* Material supplied:
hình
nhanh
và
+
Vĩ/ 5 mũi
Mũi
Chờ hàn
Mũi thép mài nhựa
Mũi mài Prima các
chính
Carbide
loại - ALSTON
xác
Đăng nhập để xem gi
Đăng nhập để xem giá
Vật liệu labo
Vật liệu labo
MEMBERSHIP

==

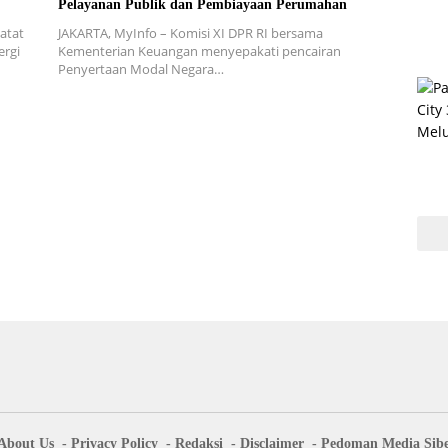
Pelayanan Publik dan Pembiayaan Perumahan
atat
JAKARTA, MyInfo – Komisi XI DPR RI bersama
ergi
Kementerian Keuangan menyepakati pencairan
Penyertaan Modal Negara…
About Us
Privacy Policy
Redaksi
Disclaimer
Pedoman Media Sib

* How to complete this task: Report how many lines of the entries hold the word "Đăng". Nothing else is needed.

* Solution for this exercise: 2